For one thing, considering Avengers is being positioned as a big co-op game, it’s strange to not show any multiplayer gameplay, even after all this time. In one brief moment as Thor, a CPU-controlled Iron Man flies in to dispatch a couple of enemies and exchange banter. Otherwise, the mission focused on one Avenger at a time, with character interactions coming through rather trite radio chatter instead. As such, there was no indication given as to how team-up gameplay will work, either in singleplayer or in co-operative play.
According to the developers, Avengers will feature a variety of missions that can be played in both singleplayer and multiplayer, although it still isn’t clear on how any of that will work from either a gameplay or narrative perspective. It would have been helpful for the developers to show us a mission played in both single-player and multiplayer in order to better convey how the two game types compare and contrast.
Further, while it’s great to hear Square Enix promise multiple years’ worth of free post-launch content like new heroes and play areas, that still doesn’t tell us just how meaty the base game will be when it releases. Other “live service” titles like Destiny, Fallout 76 and Anthem all launched with a dearth of content, relying on significant updates in the following months to get up to snuff. Meanwhile, Square Enix says there won’t be any lootboxes in Avengers, which begs the question of how else the game may be monetized over time beyond the initial asking price of $79.99 CAD.

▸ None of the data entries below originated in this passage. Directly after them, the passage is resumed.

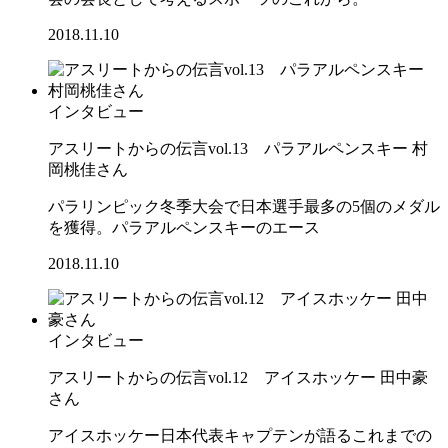
2018.11.10
インタビュー
アスリートからの伝言vol.13 パラアルペンスキー 村
岡桃佳さん
パラリンピック冬季大会で日本選手最多の5個のメダル
を獲得。パラアルペンスキーのエース
2018.11.10
インタビュー
アスリートからの伝言vol.12 アイスホッケー 田中豪
さん
アイスホッケー日本代表キャプテンが語るこれまでの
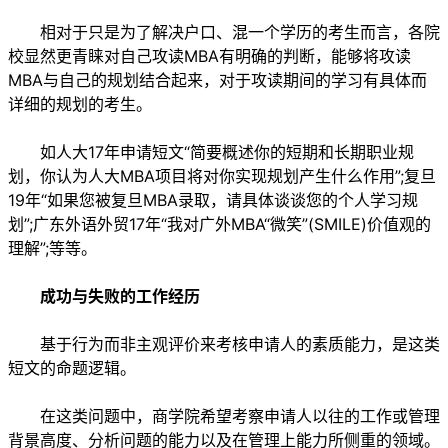
相对于只是为了解决户口、混一个学历的考生而言，各院
校显然更青睐对自己攻读MBA有明确的判断，能够将攻读
MBA与自己的规划结合起来，对于攻读期间的学习有具体而
详细的规划的考生。
如人大17年申请短文“简要概述你的短期和长期职业规
划，你认为人大MBA项目将对你实现规划产生什么作用”;复旦
19年“如果您被复旦MBA录取，请具体谈谈您的个人学习规
划”;广东外语外贸17年“我对广外MBA“微笑”(SMILE)价值观的
理解”;等等。
成功与失败的工作经历
基于行为而非主观评价来考核申请人的素质能力，是这类
短文的命题逻辑。
在这类问题中，商学院希望考察申请人以往的工作或管理
背景高度、分析问题的能力以及在管理上能力所侧重的领域。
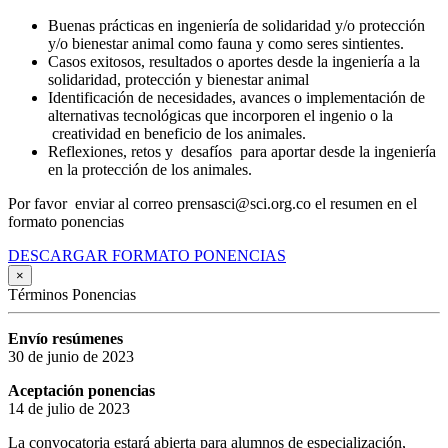
Buenas prácticas en ingeniería de solidaridad y/o protección
y/o bienestar animal como fauna y como seres sintientes.
Casos exitosos, resultados o aportes desde la ingeniería a la
solidaridad, protección y bienestar animal
Identificación de necesidades, avances o implementación de
alternativas tecnológicas que incorporen el ingenio o la
creatividad en beneficio de los animales.
Reflexiones, retos y desafíos para aportar desde la ingeniería
en la protección de los animales.
Por favor enviar al correo prensasci@sci.org.co el resumen en el
formato ponencias
DESCARGAR FORMATO PONENCIAS
×
Términos Ponencias
Envío resúmenes
30 de junio de 2023
Aceptación ponencias
14 de julio de 2023
La convocatoria estará abierta para alumnos de especialización,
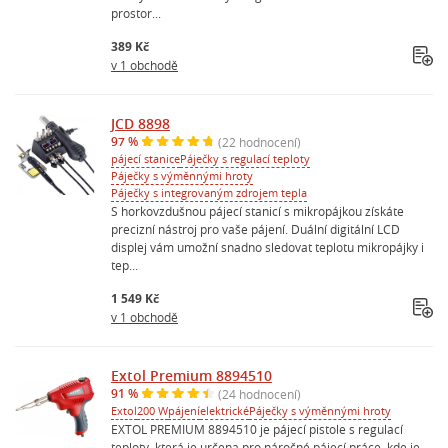
prostor...
389 Kč
v 1 obchodě
JCD 8898
97 %
(22 hodnocení)
pájecí stanice
Páječky s regulací teploty
Páječky s výměnnými hroty
Páječky s integrovaným zdrojem tepla
S horkovzdušnou pájecí stanicí s mikropájkou získáte
precizní nástroj pro vaše pájení. Duální digitální LCD
displej vám umožní snadno sledovat teplotu mikropájky i
tep...
1 549 Kč
v 1 obchodě
Extol Premium 8894510
91 %
(24 hodnocení)
Extol
200 W
pájení
elektrické
Páječky s výměnnými hroty
EXTOL PREMIUM 8894510 je pájecí pistole s regulací
teploty, která je určena pro náročné pájecí práce, kde je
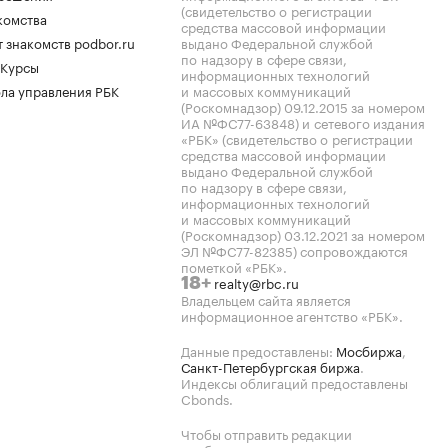
(свидетельство о регистрации
комства
средства массовой информации
 знакомств podbor.ru
выдано Федеральной службой
по надзору в сфере связи,
 Курсы
информационных технологий
ла управления РБК
и массовых коммуникаций
(Роскомнадзор) 09.12.2015 за номером
ИА №ФС77-63848) и сетевого издания
«РБК» (свидетельство о регистрации
средства массовой информации
выдано Федеральной службой
по надзору в сфере связи,
информационных технологий
и массовых коммуникаций
(Роскомнадзор) 03.12.2021 за номером
ЭЛ №ФС77-82385) сопровождаются
пометкой «РБК».
realty@rbc.ru
18+
Владельцем сайта является
информационное агентство «РБК».
Данные предоставлены:
Мосбиржа
,
Санкт-Петербургская биржа
.
Индексы облигаций предоставлены
Cbonds.
Чтобы отправить редакции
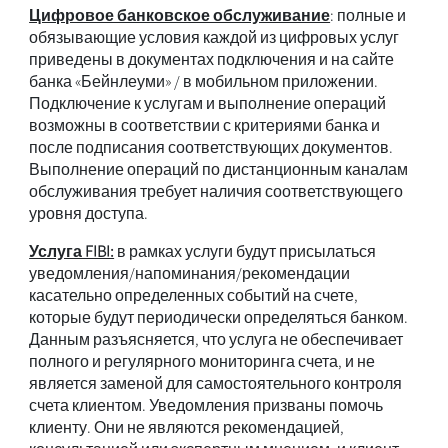
Цифровое банковское обслуживание
: полные и
обязывающие условия каждой из цифровых услуг
приведены в документах подключения и на сайте
банка «Бейнлеуми» / в мобильном приложении.
Подключение к услугам и выполнение операций
возможны в соответствии с критериями банка и
после подписания соответствующих документов.
Выполнение операций по дистанционным каналам
обслуживания требует наличия соответствующего
уровня доступа.
Услуга FIBI:
в рамках услуги будут присылаться
уведомления/напоминания/рекомендации
касательно определенных событий на счете,
которые будут периодически определяться банком.
Данным разъясняется, что услуга не обеспечивает
полного и регулярного мониторинга счета, и не
является заменой для самостоятельного контроля
счета клиентом. Уведомления призваны помочь
клиенту. Они не являются рекомендацией,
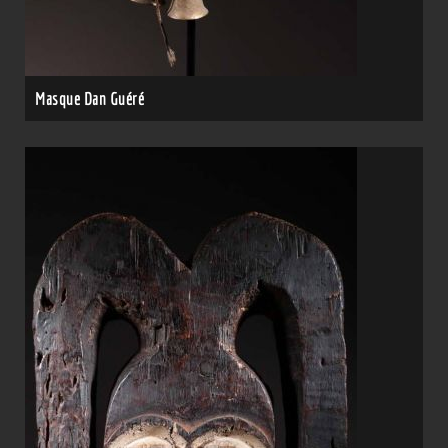
Masque Dan Guéré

Nonetheless, the idea of a narrative-driven co-op game starring some of pop-culture’s most beloved characters is just too tantalizing to pass up. It’s all the more promising when you look at last year’s Marvel’s Spider-Man, which proved to be one of the best iterations of the nearly 60-year-old character to date. Hopefully, Crystal Dynamics and Eidos Montreal can do the same for Earth’s Mightiest Heroes.
Marvel’s Avengers will launch on May 15th, 2020 on PlayStation 4, Xbox One, PC and Google’s Stadia streaming service. Pre-ordering the game on the PS4 will net you early access to the game’s beta, although further details haven’t yet been disclosed.